Innovative ambulance catamaran
Under construction at Maritime Partner’s Alesund yard is an ambulance catamaran that will be the smallest vessel to be fitted with Wavefoil’s innovative foil system writes Dag Pike.
This ambulance boat will operate in the north of Norway and the requirement was for a vessel that could offer a comfortable ride for casualties in adverse conditions. The boat is based on Maritime Partner’s 21 metre catamaran design with construction in aluminium. The hull is being built in Eastern Europe and will be fitted out at Maritime partner’s yard with completion scheduled for August this year.
The design of the boat is by Arne Lindstøl who commented, “There has been a great focus on the environmental perspective in the design process of this vessel.

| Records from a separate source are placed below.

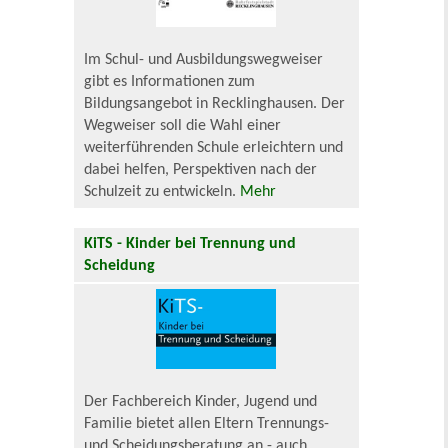
Im Schul- und Ausbildungswegweiser
gibt es Informationen zum
Bildungsangebot in Recklinghausen. Der
Wegweiser soll die Wahl einer
weiterführenden Schule erleichtern und
dabei helfen, Perspektiven nach der
Schulzeit zu entwickeln.
Mehr
KiTS - Kinder bei Trennung und
Scheidung
Der Fachbereich Kinder, Jugend und
Familie bietet allen Eltern Trennungs-
und Scheidungsberatung an - auch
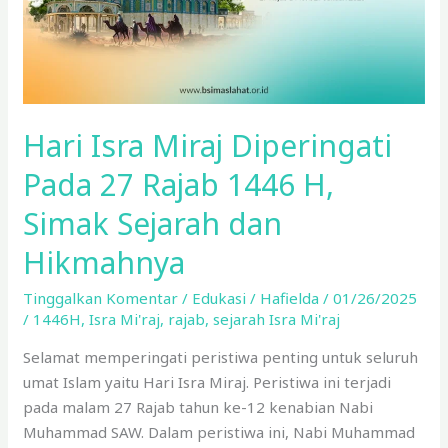
1446
H,
Simak
Sejarah
dan
Hari Isra Miraj Diperingati
Hikmahnya
Pada 27 Rajab 1446 H,
Simak Sejarah dan
Hikmahnya
Tinggalkan Komentar
/
Edukasi
/
Hafielda
/
01/26/2025
/
1446H
,
Isra Mi'raj
,
rajab
,
sejarah Isra Mi'raj
Selamat memperingati peristiwa penting untuk seluruh
umat Islam yaitu Hari Isra Miraj. Peristiwa ini terjadi
pada malam 27 Rajab tahun ke-12 kenabian Nabi
Muhammad SAW. Dalam peristiwa ini, Nabi Muhammad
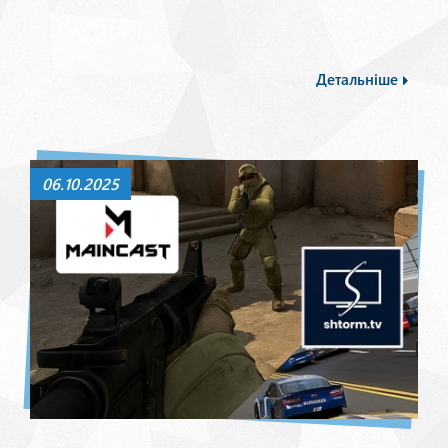
Детальніше
06.10.2025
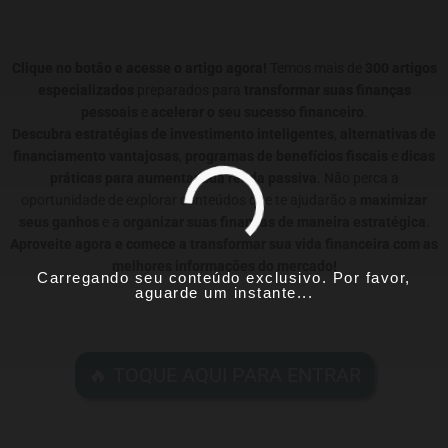
Clique no botão e acesse o artigo agora!
Temos mais de
300 artigos
especializados
preparados para
transformar suas finanças
pessoais
e
acelerar o seu sucesso financeiro
.
Descubra estratégias de investimento inteligentes
,
alternativas de
financiamento vantajosas
,
programas de benefícios fiscais
e
dicas
práticas para aumentar sua renda passiva
. Não perca a
oportunidade de explorar conteúdos que te ajudarão a
maximizar
seus ganhos
e a
organizar suas finanças de maneira estratégica
.
Aproveite agora e comece a transformar sua vida financeira com as
melhores informações do mercado!
Carregando seu conteúdo exclusivo. Por favor,
aguarde um instante...
🔥 TOQUE AQUI PARA ENTRAR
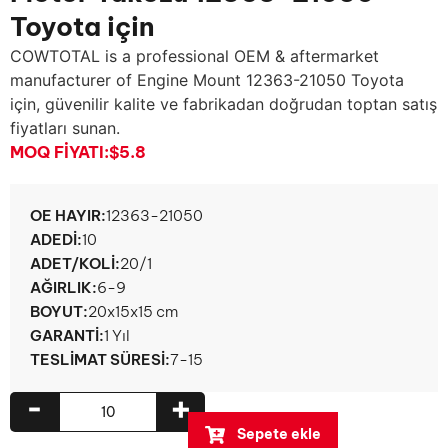
Toyota için
COWTOTAL is a professional OEM & aftermarket
manufacturer of Engine Mount
12363-21050 Toyota
için, güvenilir kalite ve fabrikadan doğrudan toptan satış
fiyatları sunan.
MOQ FIYATI:
$5.8
OE HAYIR:
12363-21050
ADEDI:
10
ADET/KOLI:
20/1
AĞIRLIK:
6-9
BOYUT:
20x15x15 cm
GARANTI:
1 Yıl
TESLIMAT SÜRESI:
7-15
-
+
Sepete ekle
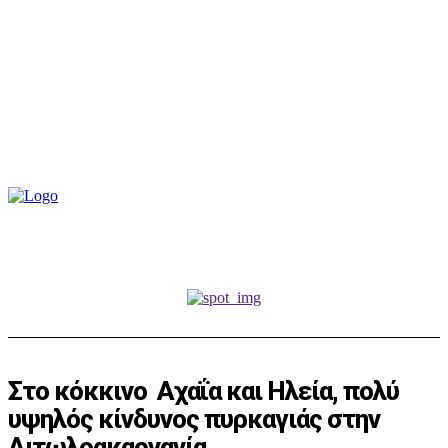
Στο κόκκινο Αχαΐα και Ηλεία, πολύ
υψηλός κίνδυνος πυρκαγιάς στην
Αιτωλοακαρνανία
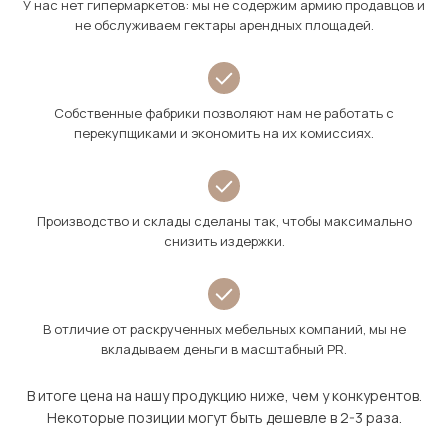
У нас нет гипермаркетов: мы не содержим армию продавцов и
не обслуживаем гектары арендных площадей.
Собственные фабрики позволяют нам не работать с
перекупщиками и экономить на их комиссиях.
Производство и склады сделаны так, чтобы максимально
снизить издержки.
В отличие от раскрученных мебельных компаний, мы не
вкладываем деньги в масштабный PR.
В итоге цена на нашу продукцию ниже, чем у конкурентов.
Некоторые позиции могут быть дешевле в 2-3 раза.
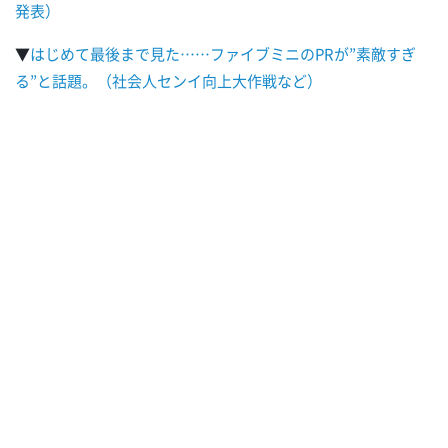
発表）
▼
はじめて最後まで見た……ファイブミニのPRが”素敵すぎ
る”と話題。（社会人センイ向上大作戦など）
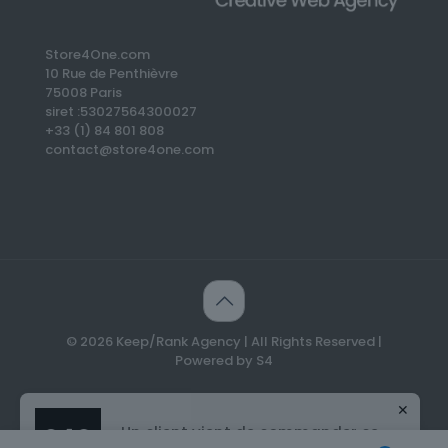
Store4One.com
10 Rue de Penthièvre
75008 Paris
siret :53027564300027
+33 (1) 84 801 808
contact@store4one.com
✕
© 2026 Keep/Rank Agency | All Rights Reserved |
Un client vient de commander ce
Powered by S4
produit
Création d’un Blog – 300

The hull is built from re-cycled aluminium which uses just 5% of the energy of new aluminium and the hull will be left bare to stop paint emissions. The development of this vessel has been carried out in close cooperation with the ship owners, crew, user’s research institutions, class companies and authorities.”
Power will be provided by a pair of Volvo Penta IPS 1050 units and this will give a top speed of 32 knots. The passenger capacity is 12 and the sickbay, which has space for two stretchers has been equipped with a rail system that allows the interior to be built up in modules and quickly changed if needed. Hydraulic lifts will be fitted that will allow patients to be transferred to high quaysides and there are entrances on three different levels with ramps in between to give maximum flexibility.
The Wavefoil units are designed to use the pitching motions of the vessel to generate propulsive thrust as well as helping to damp out pitching motions. They are the first small units to be fitted to a fast boat and they are constructed mainly from aluminium to be compatible with the hull structure with some elements in stainless steel and a bronze alloy. They weigh in at 400 kilos per module.
Experience with a Wavefoil fitted to a larger monohull ferry has shown that there can be a 20% reduction in fuel consumption. Whilst such a gain will be important for this ambulance boat, the main benefit is likely to be found with the reduced vessel motions.